WHAT IS REQUIRED -
In the material below, identify each line bearing the word "Projekttag". Reproduce those lines.

DATA FOR PROCESSING -
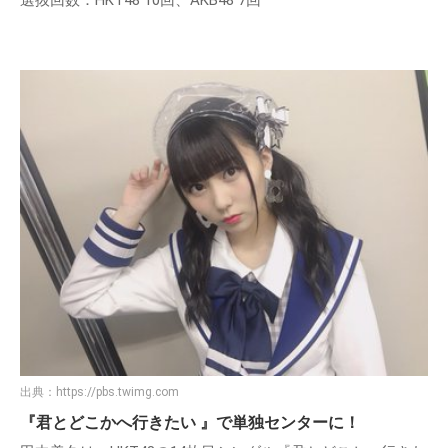
選抜回数：HKT48 10回、AKB48 7回
出典：
https://pbs.twimg.com
『君とどこかへ行きたい 』で単独センターに！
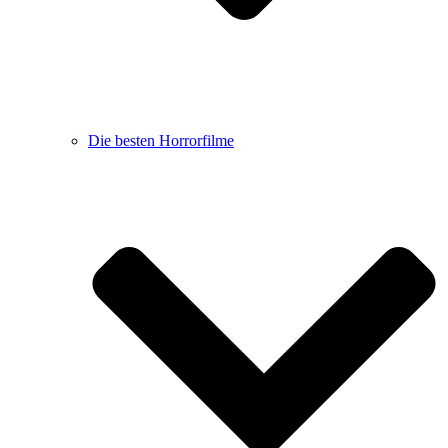
Die besten Horrorfilme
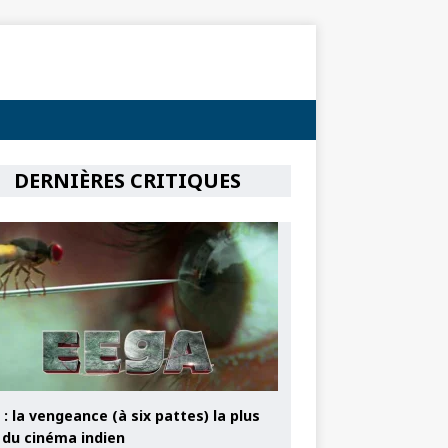
DERNIÈRES CRITIQUES
: la vengeance (à six pattes) la plus
e du cinéma indien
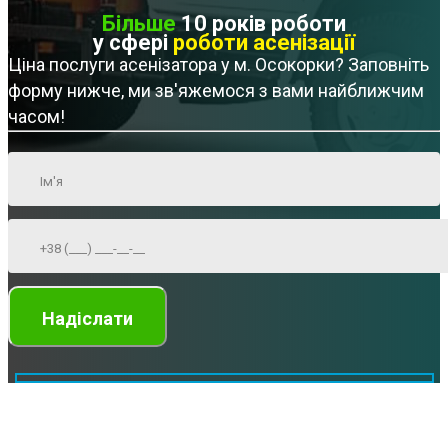
Більше
10 років роботи
у сфері
роботи асенізації
Ціна послуги асенізатора у м. Осокорки? Заповніть
форму нижче, ми зв'яжемося з вами найближчим
часом!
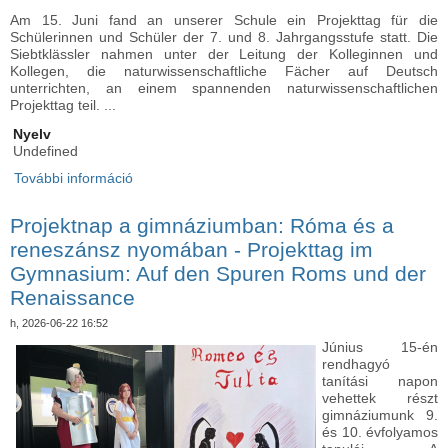
Am 15. Juni fand an unserer Schule ein Projekttag für die
Schülerinnen und Schüler der 7. und 8. Jahrgangsstufe statt. Die
Siebtklässler nahmen unter der Leitung der Kolleginnen und
Kollegen, die naturwissenschaftliche Fächer auf Deutsch
unterrichten, an einem spannenden naturwissenschaftlichen
Projekttag teil. ...
Nyelv
Undefined
További információ
Élményekben gazdag projektnap a 7. és 8.
évfolyamon - Erlebnisreicher Projekttag für die 7.
und 8. Jahrgangsstufe tartalommal
Projektnap a gimnáziumban: Róma és a
kapcsolatosan
reneszánsz nyomában - Projekttag im
Gymnasium: Auf den Spuren Roms und der
Renaissance
h, 2026-06-22 16:52
Június 15-én
rendhagyó
tanítási napon
vehettek részt
gimnáziumunk 9.
és 10. évfolyamos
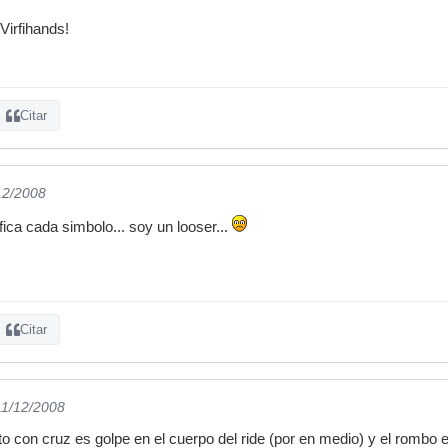
Virfihands!
Citar
12/2008
ifica cada simbolo... soy un looser...
Citar
11/12/2008
to con cruz es golpe en el cuerpo del ride (por en medio) y el rombo 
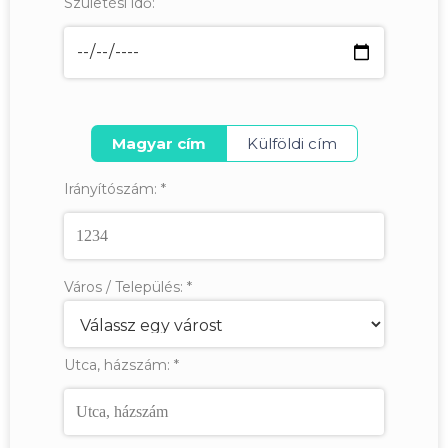
Születési idő:
Magyar cím
Külföldi cím
Irányítószám:
*
Város / Település:
*
Utca, házszám:
*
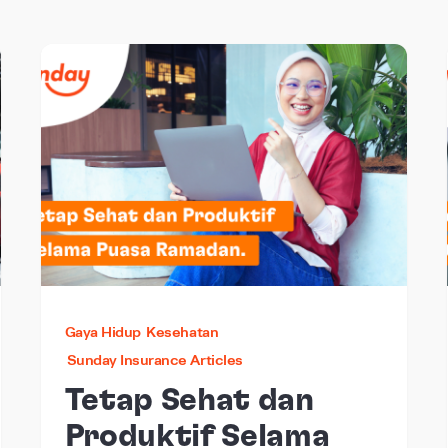
Gaya Hidup
Kesehatan
Sunday Insurance Articles
Tetap Sehat dan
Produktif Selama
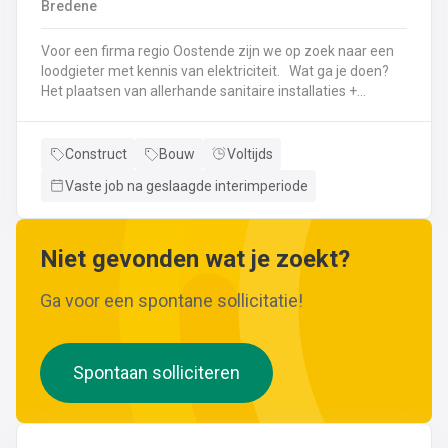
Bredene
wijzigingen aan leidingen aanbrengen.Werken met
ferrometalen zoals gietijzer en staal.
Voor een firma regio Oostende zijn we op zoek naar een
loodgieter met kennis van elektriciteit. Wat ga je doen?
Het plaatsen van allerhande sanitaire installaties +
centrale verwarmingLeggen en aansluiten van leidingen,
buizen,...Plaatsen van verwarmingsketels, radiatoren,
sanitaire toestellenBij Klanten herstellingen gaan
Construct
Bouw
Voltijds
uitvoeren
Vaste job na geslaagde interimperiode
Neem gerust de vacature even door! Indien je nog vragen hebt, k
Niet gevonden wat je zoekt?
Ga voor een spontane sollicitatie!
Spontaan solliciteren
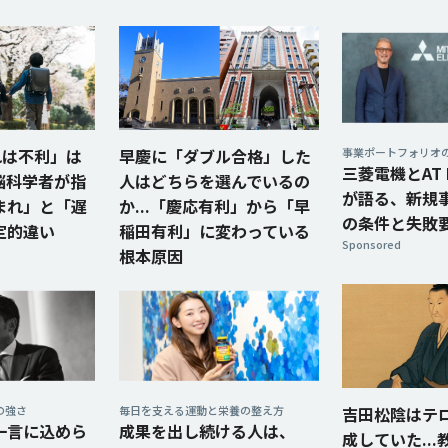
れは不利」は
早慶に「ダブル合格」した
事業ポートフォリオ
三菱電機とAT P
.脳科学者が指
人はどちらを選んでいるの
が語る、新規
まれ」と「遅
か...「慶応有利」から「早
の条件と失敗
定的違い
稲田有利」に変わっている
Sponsored
根本原因
の強さ
毎日を支える運動と栄養の整え方
吉田松陰はテ
一言に込めら
成果を出し続ける人は、
成していた..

EXERCISE OUTPUT -
Am 15. Juni fand an unserer Schule ein Projekttag für die
Projekttag teil. ...
évfolyamon - Erlebnisreicher Projekttag für die 7.
reneszánsz nyomában - Projekttag im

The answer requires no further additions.